WASHINGTON -- Former U.S. and European diplomats and other political experts are warning that Russian interference in European elections is continuing unabated and that both Washington and Brussels need to cooperate more closely on the issue.
Speaking at a Senate Intelligence Committee hearing on June 28, Vesko Garcevic, a former Montenegrin ambassador to NATO, cited an attempted coup his country experienced in 2016.
Garcevic said Russia was funding a pro-Russia political party in Serbia in an attempt to undermine Montenegro’s NATO membership bid.

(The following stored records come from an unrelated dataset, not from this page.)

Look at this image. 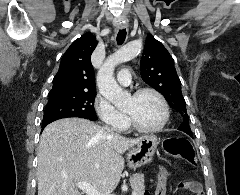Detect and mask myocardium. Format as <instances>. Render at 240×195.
<instances>
[{
    "label": "myocardium",
    "mask_w": 240,
    "mask_h": 195,
    "mask_svg": "<svg viewBox=\"0 0 240 195\" xmlns=\"http://www.w3.org/2000/svg\"><path fill=\"white\" fill-rule=\"evenodd\" d=\"M145 93H151L154 96H156L157 99L159 100L161 107H162V118H161L160 122L155 126L142 127L135 122V120L132 118V116L129 113L123 112L124 117H125V126L127 128H131L132 130H134L138 133H143V134L155 133V132L160 131L162 128H164V126L168 122L169 107H168V103H167L165 97L163 96V94L160 93L158 90L150 88V87H144V88L138 89L136 92L133 93L132 97L137 98Z\"/></svg>",
    "instance_id": "myocardium-1"
}]
</instances>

Nicholas Burns, a former senior U.S. State Department official, said Russia had targeted not only Montenegro but also recent and upcoming elections in the Netherlands, France, and Germany.

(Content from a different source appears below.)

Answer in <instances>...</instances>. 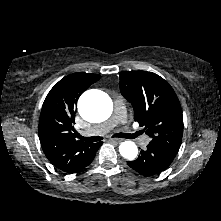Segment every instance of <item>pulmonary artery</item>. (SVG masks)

Janis Sarts, who heads a NATO-funded think tank in Riga, said the recent French presidential election showed a better way to respond to Russian efforts at hacking or spreading misinformation.
“A nation that is aware it is under attack is far more resilient than a nation that is oblivious to that,” he said.
The Senate committee is one of several congressional panels investigating Russia’s interference in the 2016 U.S. presidential election.
Those efforts have been hampered partially by President Donald Trump’s mixed messages about the U.S. intelligence community’s conclusions on the scope of the interference.